Through my study of Ancestral Medicine, I have come to understand that trauma does not require direct memory to persist. It requires interruption without repair. Unresolved grief, terror, and powerlessness lodge in the nervous system when there is no safe witness, no ritual completion. Over time, these states become inherited tendencies: vigilance without threat, shame without cause, loyalty to suffering long after danger has passed.
Ireland is a case study in this. Centuries of domination trained bodies to scan for danger, to read authority as volatile, to associate land not with safety but with loss. Even joy had to be moderated. Prosperity invited punishment. Visibility carried risk. This is not metaphor. It is physiology.
Irish resistance was not only an effort to remove an occupying power. It was an effort to restore relationship: to land, to language, to dignity, to self-determination. Political independence in 1922 did not automatically resolve ancestral injury. The nervous system does not reset with treaties. Trauma requires tending.
I feel this now when contemporary abuses of power unfold. When governments speak of people as problems to be managed, when suffering is bureaucratized, my body recognizes the posture. My breath changes. My shoulders tighten. It is not paranoia. It is memory without images.

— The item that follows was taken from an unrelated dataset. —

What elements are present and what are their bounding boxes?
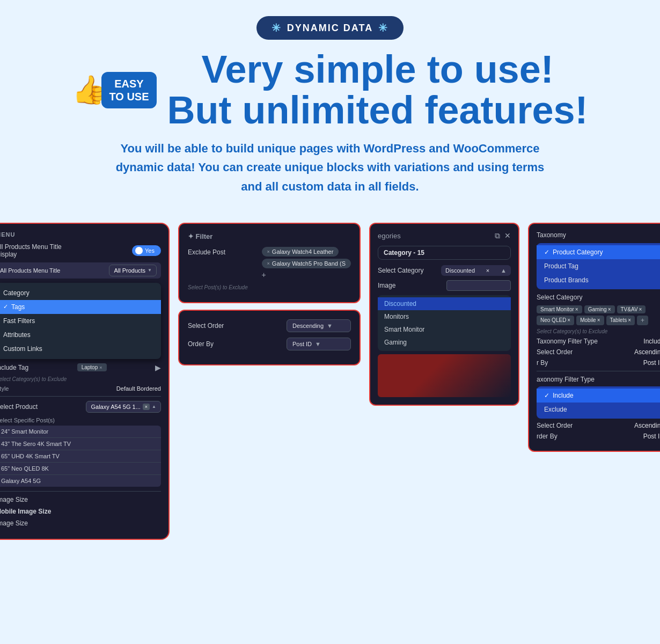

From 1169 to 1922, roughly 750 years, England and later Britain occupied, administered, punished, and extracted from Ireland. Seven and a half centuries is long enough that forgetting becomes intentional.
The same part of us that forgets those 750 years is the part of us now willing to forget who is being harmed today. The same amnesia that minimizes white-on-white ethnic cleansing allows contemporary suffering to be dismissed as exaggerated or deserved. The same silence that swallowed Irish history is already swallowing the histories of our weakest populations.
What lies in me is not only grief, but also the recognition of how domination and power believe they have the right to colonize the soul. And yet, it is the soul that carries true memory. The ego, trained for survival, learns to look away from the unbearable in order to survive. But the soul does not forget.
It is the soul that can return to sovereignty, regardless of who the current oppressor may be. It is the soul that carries the wound-aware truth.
written by Bren Littleton
Original photo: Nan, in Cork, Ireland.